Token Budget States¶
State Indicator Token Usage Behavior
─────────────────────────────────────────────
NORMAL < 80% Continue normally
WARNING 80-95% Auto-compact if enabled
CRITICAL > 95% May force truncation
EXHAUSTED >= 100% Loop terminates
The system tracks tokens in real-time and adjusts behavior accordingly.
Automatic Compaction¶
Trigger Conditions¶
Automatic compaction occurs when:
- Token usage enters WARNING state (80%+ of budget) AND
- Auto-compact is enabled (default: yes)
Example:
Budget: 100,000 tokens
Current usage: 84,000 tokens (84%)
→ WARNING state → autoCompact() triggered
→ Compress old messages
→ Reclaim 40,000 tokens
→ Continue with 44,000 tokens available
Compaction Algorithm¶
The compact() function applies the following strategy:
function compact(messages: Message[], config: CompactConfig) {
// Step 1: Find compaction boundary
// Skip recent messages, start from older ones
const boundaryIndex = findCompactionBoundary(
messages,
keepRecentMessages: 5, // Always keep 5 recent
minCompactSize: 10000 // Need at least 10k tokens to compact
)
// Step 2: Build pre-compact messages (unchanged)

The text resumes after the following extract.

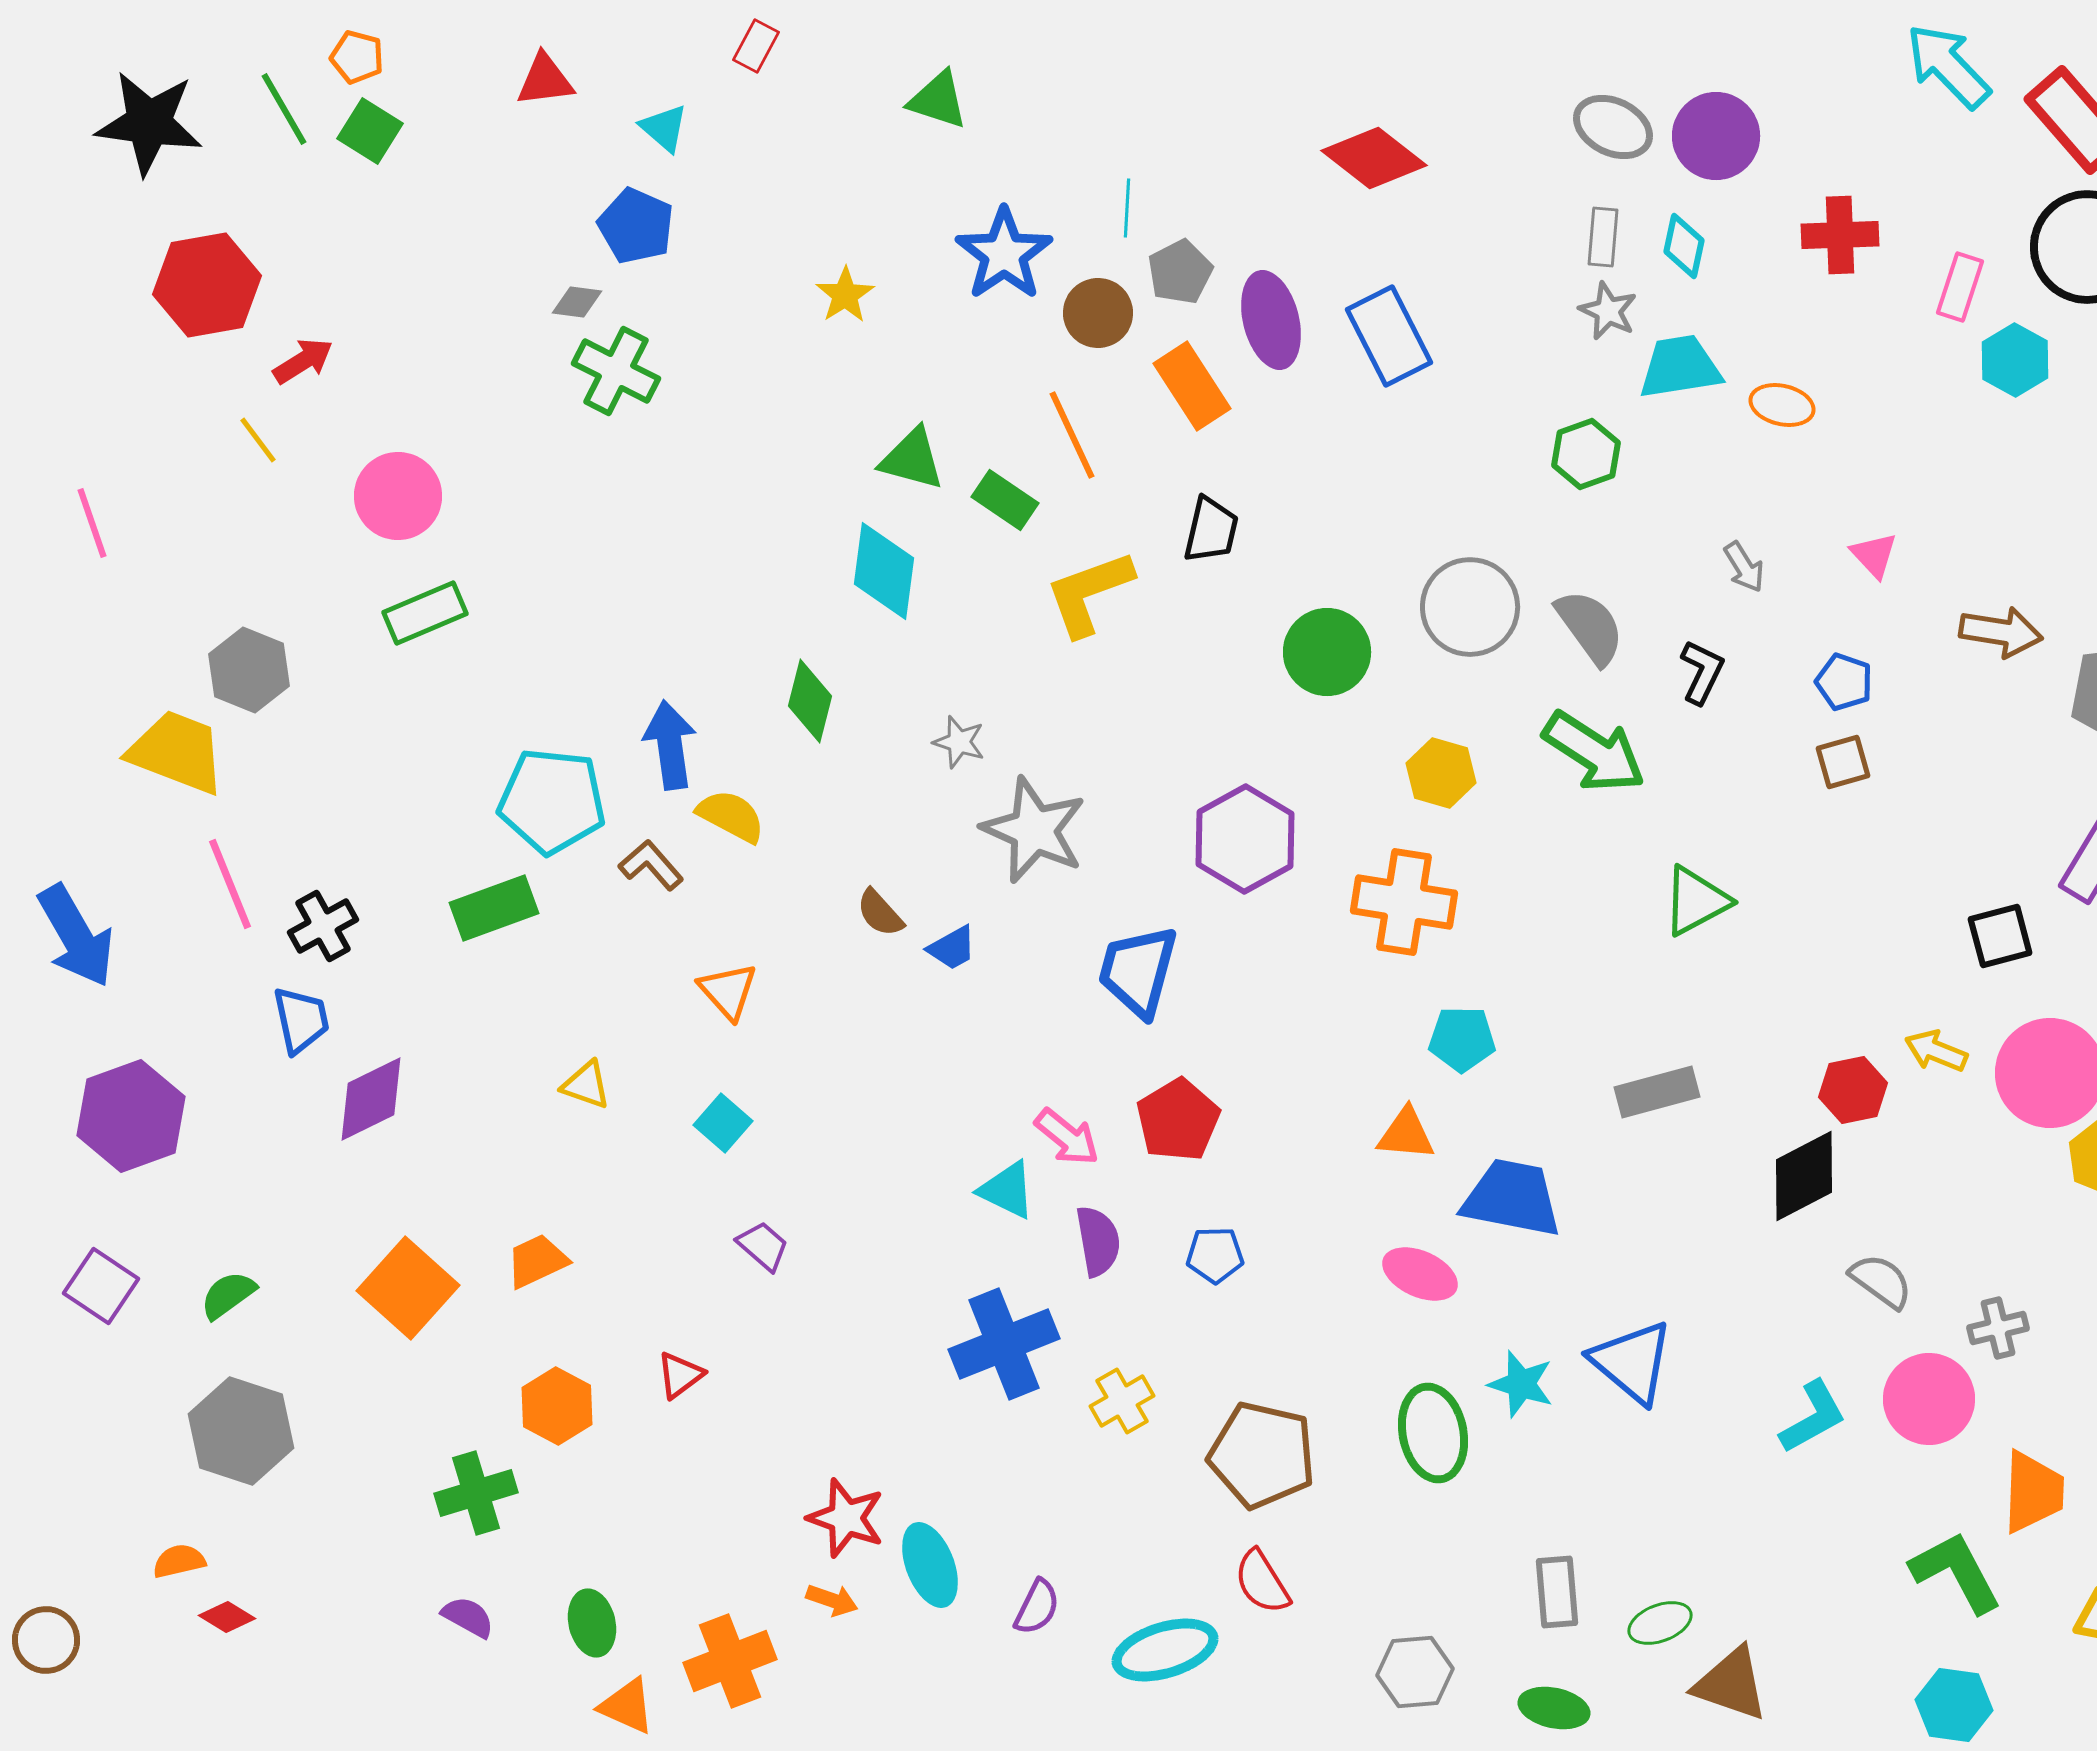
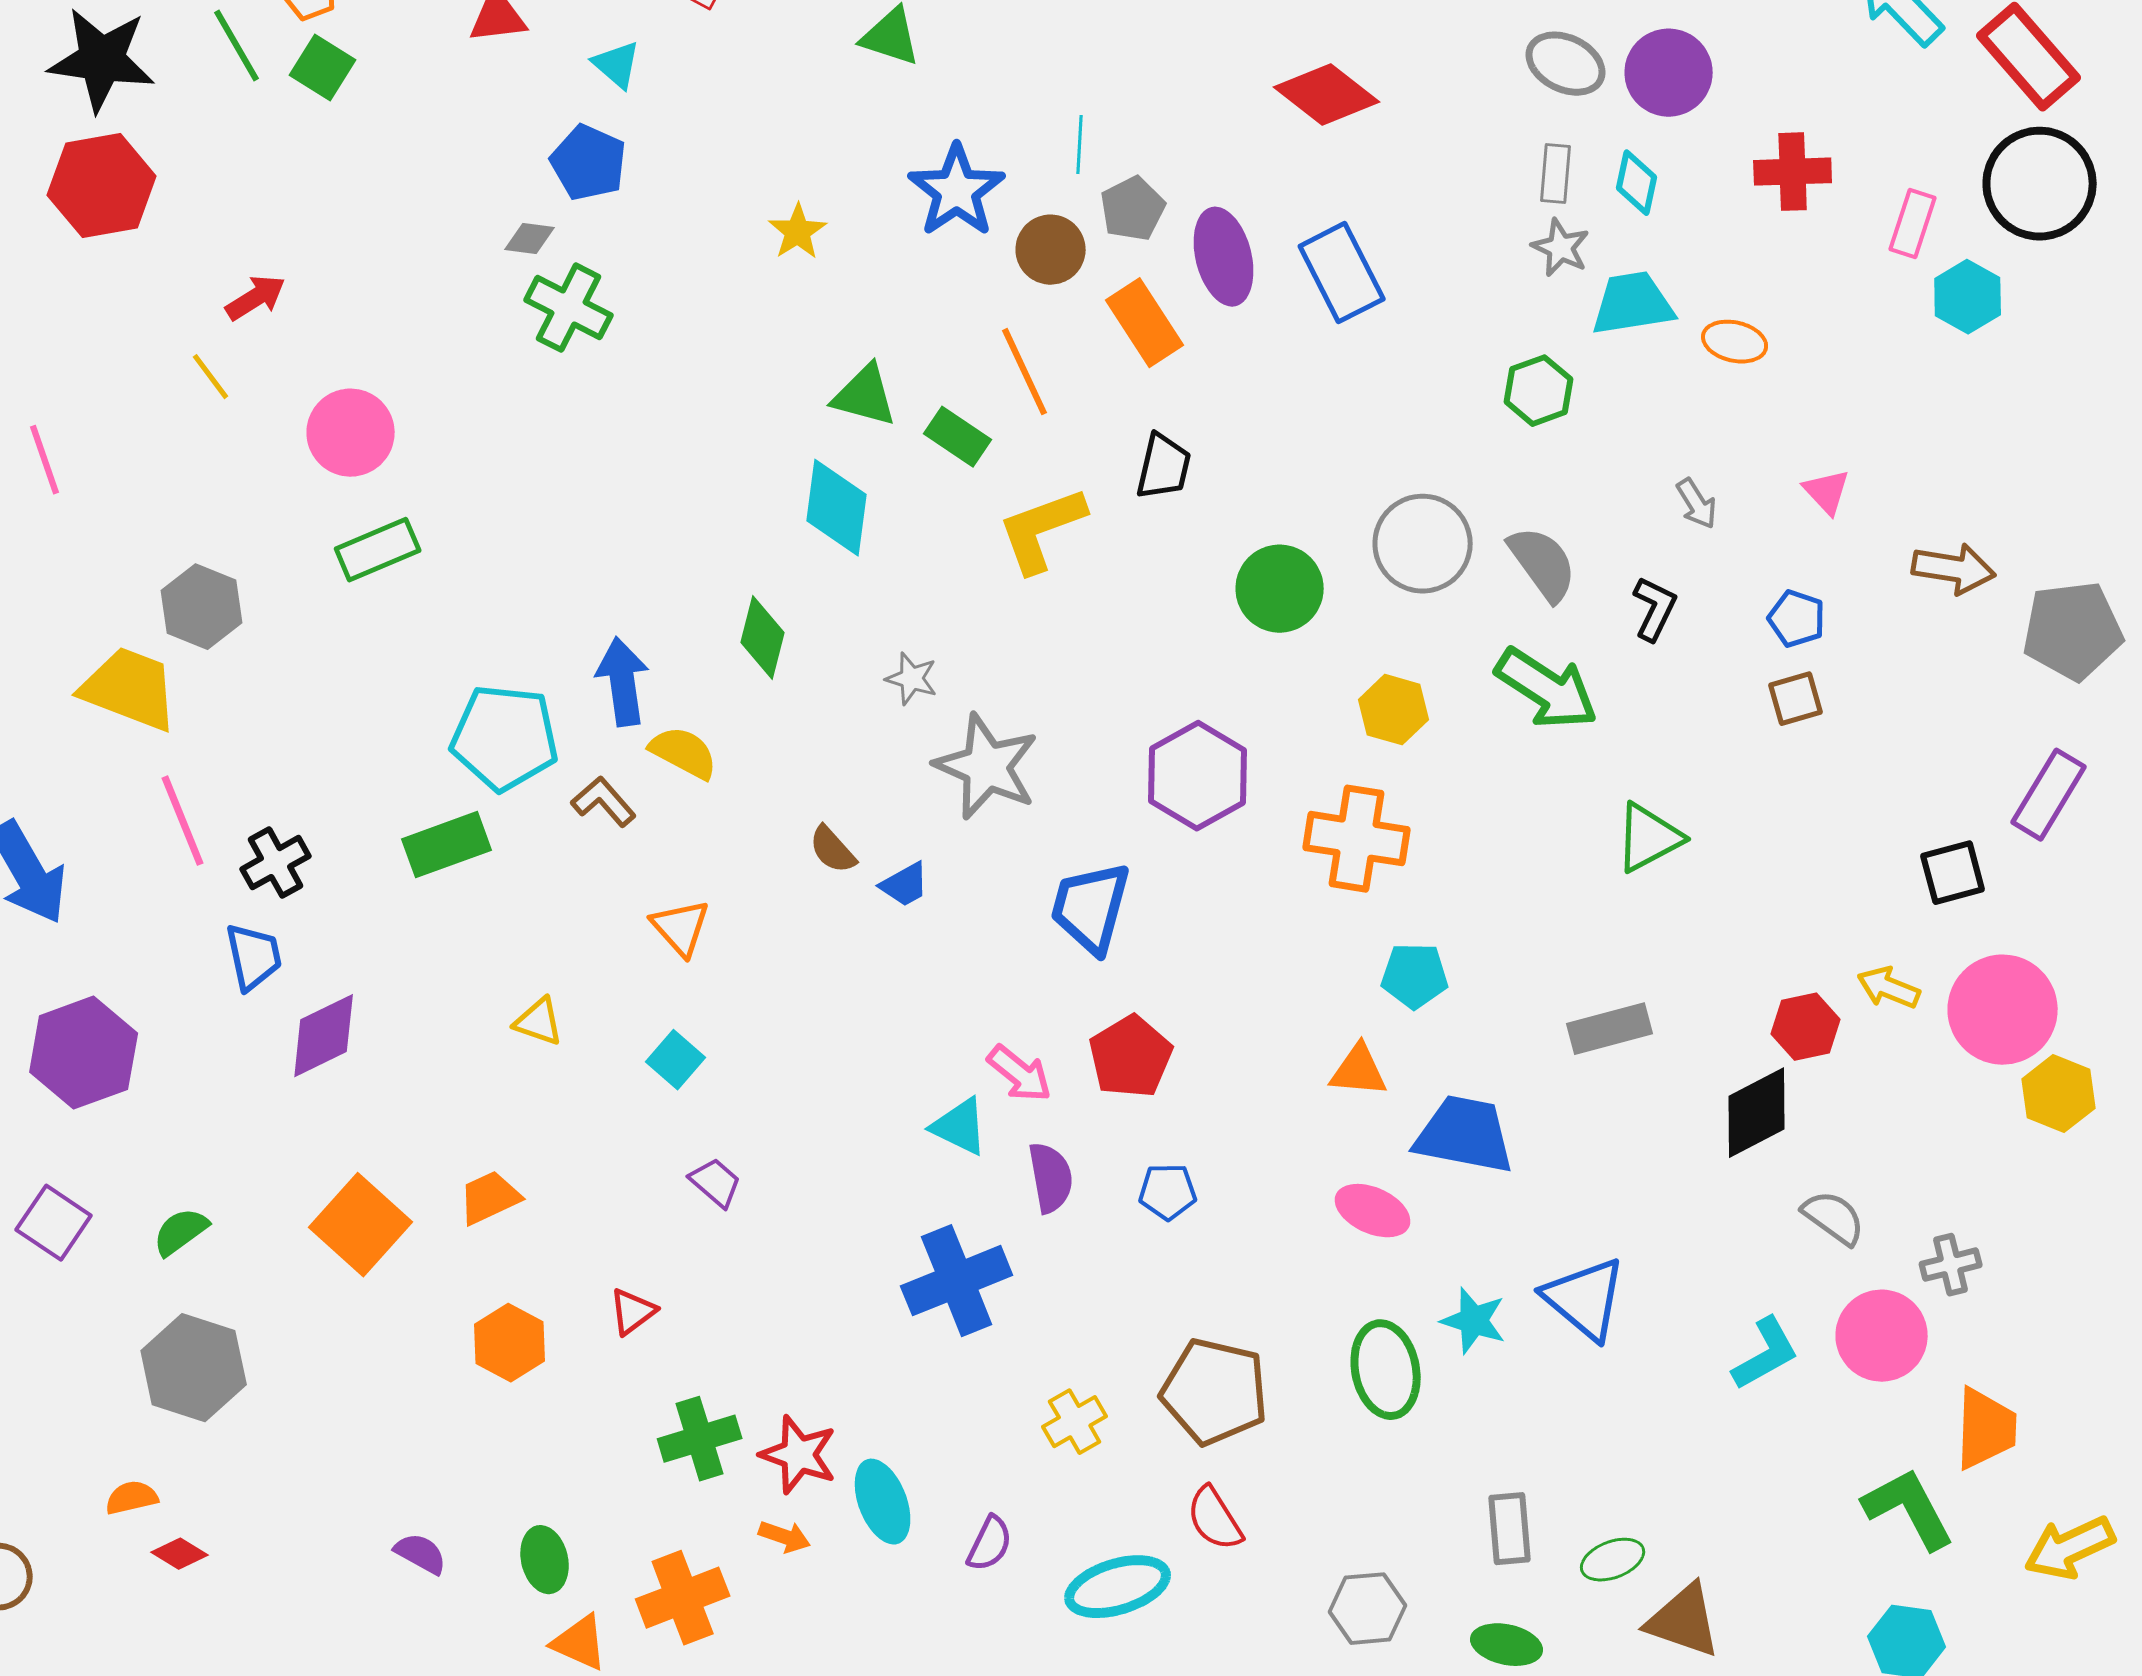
red hexagon: (207, 285) -> (102, 186), moved
yellow cross: (1122, 1401) -> (1075, 1422), moved
green cross: (476, 1493) -> (700, 1439), moved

const preCompactMessages = messages.slice(0, boundaryIndex)
// Step 3: Generate summary
const summary = await generateCompactSummary(
preCompactMessages,
{
includeToolUse: true,
includeReasons: true,
preserveState: ["tasks", "permissions"]
}
)
// Step 4: Create boundary message
const boundaryMessage = {
type: "SystemCompactBoundaryMessage",
content: summary,
timestamp: Date.now(),
tokensReclaimed: preCompactTokens - summaryTokens
}
// Step 5: Build post-compact messages
const postCompactMessages = [
boundaryMessage, // Synthetic message marking compaction point
...messages.slice(boundaryIndex) // Recent messages unchanged
]
// Step 6: Return compressed messages
return postCompactMessages
}
Compaction Example¶
Before Compaction¶
Message 1: User: "Analyze this bug"
[50 tokens]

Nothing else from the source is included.